At Aveo’s FDA ODAC meeting, the single vote for approval of Tivozanib was from a patient advocate. Members of the public were also allowed to address the ODAC panel. One by one they offered heartbreaking testimony to the efficacy of and need for Tivozanib. They were doctors and nurses, caregivers and patients. Each had personal experience of RCC and some of them had been taking Tivozanib in trials. Of the nine people who spoke, eight of them pleaded for the approval of Tivozanib (the ninth suggested another trial may be needed).

According to an article in the Wall Street Journal, the FDA’s cancer czar is Dr. Richard Pazdur. In the article, the co-founder of a group that wants patients to have wider access to cancer drugs calls Dr. Pazdur “a lethal disaster for cancer patients.” Indeed, it was Dr. Pazdur who led the blistering attack on Aveo and Tivozanib at the FDA’s ODAC meeting. He is quoted by the Wall Street Journal in a related interview as saying, “the major issues with the oncology drugs as mentioned before are efficacy, demonstration of efficacy, kind of like in the real-estate industry the mantra being location, location, location, in oncology it’s efficacy, efficacy, efficacy.”

He went on to say that “the reason why oncology drugs don't get approved is basically because they fail to demonstrate efficacy… A lot of the misconceptions people have revolve around their own misunderstanding of the field of statistics and whether or not a trial meets its primary endpoint and why that is important.”

Okay. We’re back to the primary endpoint. That’s what is important. Tivozanib met its primary endpoint. So it should be approved, right? Dr. Pazdur again: “one does not want to see a potentially active drug not be available to the American public.”

Neither do cancer patients, or their families and friends. But if the FDA doesn’t approve Tivozanib, isn’t that exactly what’s happening here?

At Aveo’s ODAC meeting, Dr. Pazdur, expressing his concern about Tivozanib said, “obviously overall survival is a much more important clinical endpoint than progression-free survival.”
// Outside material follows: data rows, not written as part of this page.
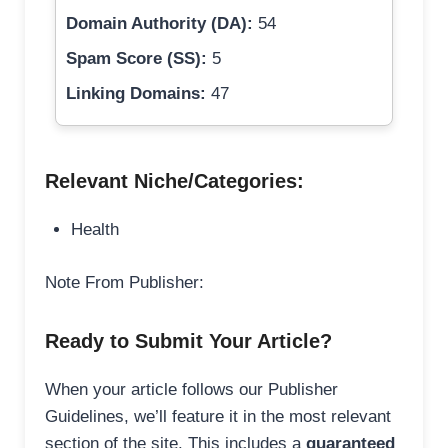
Domain Authority (DA):
54
Spam Score (SS):
5
Linking Domains:
47
Relevant Niche/Categories:
Health
Note From Publisher:
Ready to Submit Your Article?
When your article follows our Publisher
Guidelines, we’ll feature it in the most relevant
section of the site. This includes a
guaranteed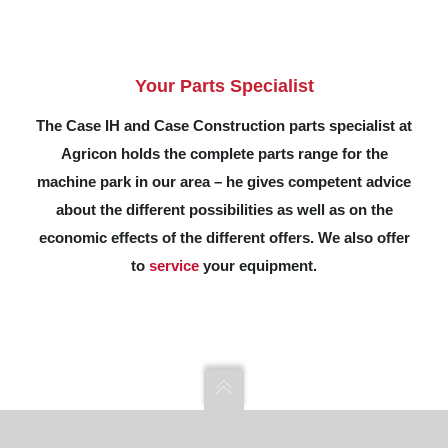
Your Parts Specialist
The Case IH and Case Construction parts specialist at
Agricon holds the complete parts range for the
machine park in our area – he gives competent advice
about the different possibilities as well as on the
economic effects of the different offers. We also offer
to
service
your equipment.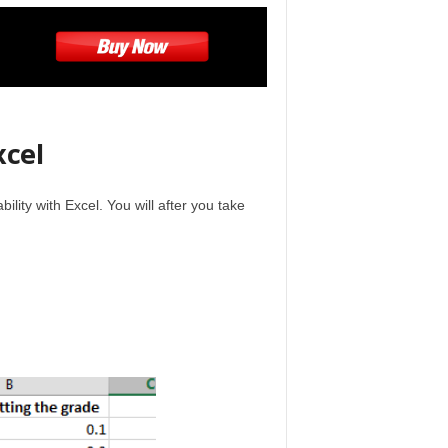
xcel
lity with Excel. You will after you take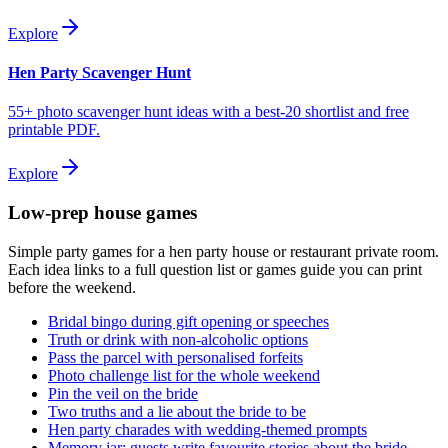
Explore
Hen Party Scavenger Hunt
55+ photo scavenger hunt ideas with a best-20 shortlist and free
printable PDF.
Explore
Low-prep house games
Simple party games for a hen party house or restaurant private room.
Each idea links to a full question list or games guide you can print
before the weekend.
Bridal bingo during gift opening or speeches
Truth or drink with non-alcoholic options
Pass the parcel with personalised forfeits
Photo challenge list for the whole weekend
Pin the veil on the bride
Two truths and a lie about the bride to be
Hen party charades with wedding-themed prompts
Memory jar: guests write favourite stories about the bride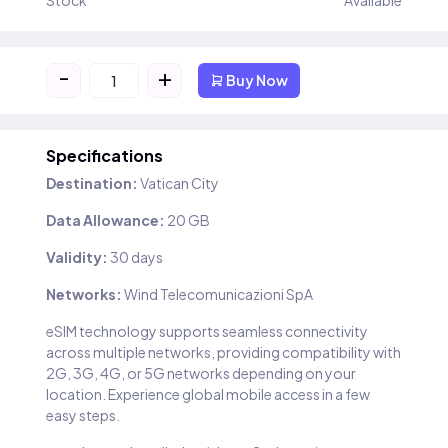
Stock
Available
-
+
Buy Now
Specifications
Destination:
Vatican City
Data Allowance:
20 GB
Validity:
30 days
Networks:
Wind Telecomunicazioni SpA
eSIM technology supports seamless connectivity
across multiple networks, providing compatibility with
2G, 3G, 4G, or 5G networks depending on your
location. Experience global mobile access in a few
easy steps.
Yet, while at the ODAC meeting to discuss Axitinib, which was approved, he said "to say that we have to demonstrate an overall survival advantage from the last approved drug for any other new drug to be approved is a very high bar here and really is a comparative efficacy standard, which we do not have the legal authority to impose."
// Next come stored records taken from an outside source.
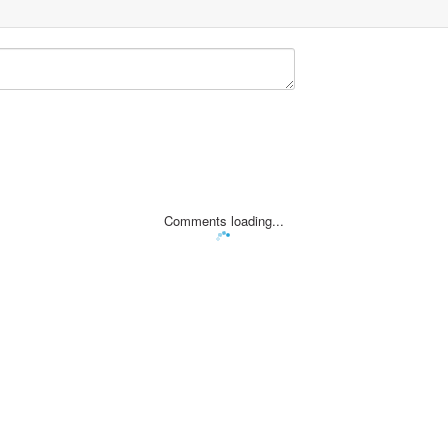
Comments loading...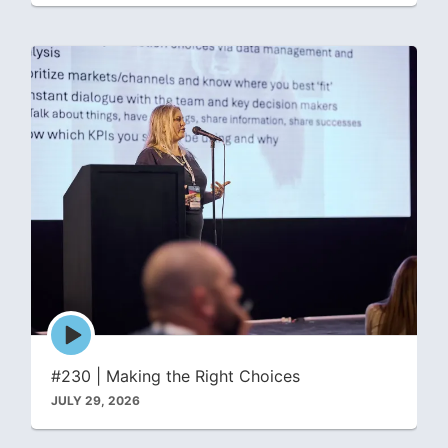
Episode
play
icon
#230 | Making the Right Choices
JULY 29, 2026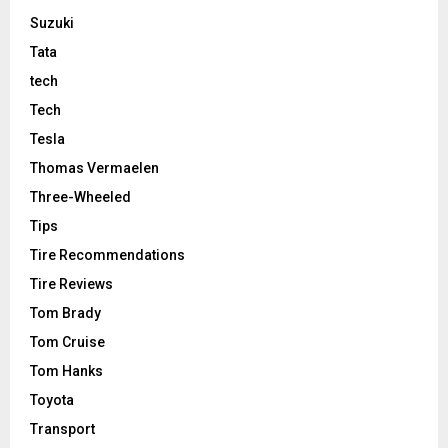
Suzuki
Tata
tech
Tech
Tesla
Thomas Vermaelen
Three-Wheeled
Tips
Tire Recommendations
Tire Reviews
Tom Brady
Tom Cruise
Tom Hanks
Toyota
Transport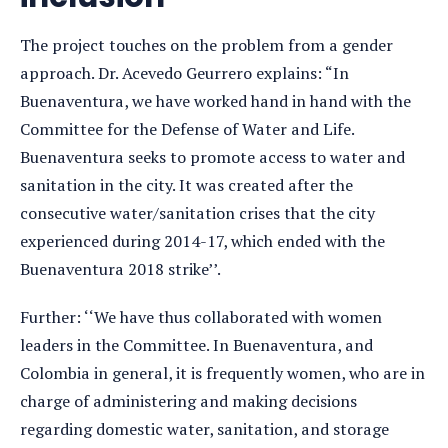
The project touches on the problem from a gender
approach. Dr. Acevedo Geurrero explains: “In
Buenaventura, we have worked hand in hand with the
Committee for the Defense of Water and Life.
Buenaventura seeks to promote access to water and
sanitation in the city. It was created after the
consecutive water/sanitation crises that the city
experienced during 2014-17, which ended with the
Buenaventura 2018 strike’’.
Further: ‘‘We have thus collaborated with women
leaders in the Committee. In Buenaventura, and
Colombia in general, it is frequently women, who are in
charge of administering and making decisions
regarding domestic water, sanitation, and storage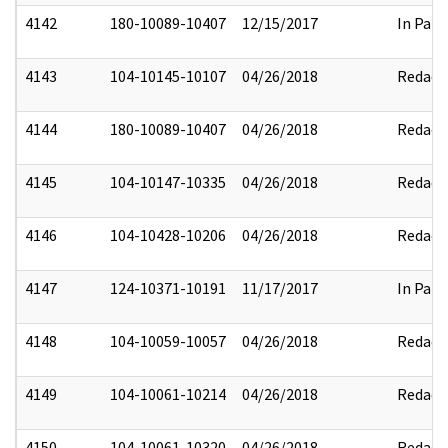
4142
180-10089-10407
12/15/2017
In Part
4143
104-10145-10107
04/26/2018
Redact
4144
180-10089-10407
04/26/2018
Redact
4145
104-10147-10335
04/26/2018
Redact
4146
104-10428-10206
04/26/2018
Redact
4147
124-10371-10191
11/17/2017
In Part
4148
104-10059-10057
04/26/2018
Redact
4149
104-10061-10214
04/26/2018
Redact
4150
104-10061-10320
04/26/2018
Redact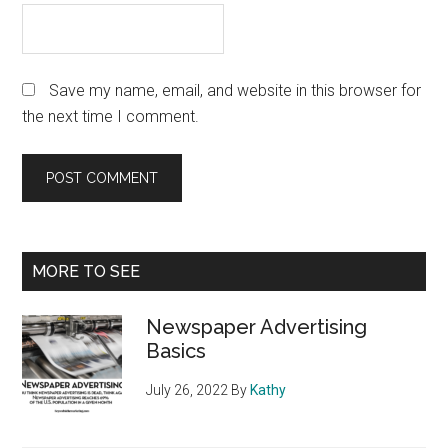
Save my name, email, and website in this browser for
the next time I comment.
Primary
MORE TO SEE
Sidebar
Newspaper Advertising
Basics
July 26, 2022
By
Kathy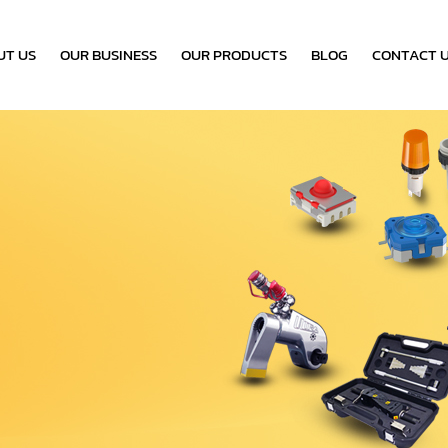
UT US
OUR BUSINESS
OUR PRODUCTS
BLOG
CONTACT 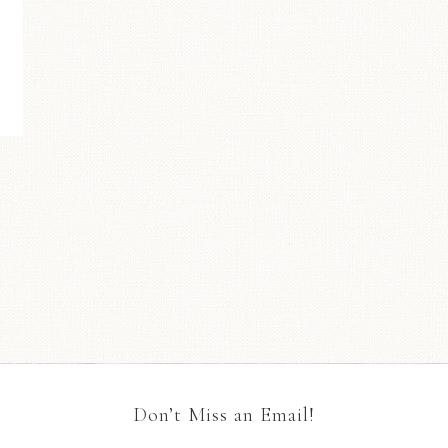
Don’t Miss an Email!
And then he said, “we have to be consistent with other sponsors, and we have a track record here that has ranged of six drugs that have been approved and six companies given advice with a PFS endpoint, so we can't hold one sponsor up to a higher standard than another sponsor; that's for sure.”

So we go round and round on the FDA merry-go-round about what the approvable endpoint is and what it isn’t. Meanwhile, there will be about 65,000 new cases of RCC this year in the US alone. About 14,000 Americans will die of RCC this year. In the Tivo-1 trial, after Sorafenib stopped working, Tivozanib halted disease progression for 8.4 months.

When the FDA is making life and death decisions for cancer patients, it’s not the FDA or Dr. Pazdur that does the dying. If the FDA is so concerned about the Tivozanib OS data, a pragmatic, logical, sane and compassionate solution for all sides would be to approve Tivozanib for patients suffering with RCC and order post-approval monitoring of OS.

Tivozanib is also being studied for efficacy in liver, breast, colorectal and other cancers. Those in the cancer community who want to see this effective drug approved need to speak up now. When it comes to cancer, the dead don’t talk. For cancer patients, that’s the real endpoint.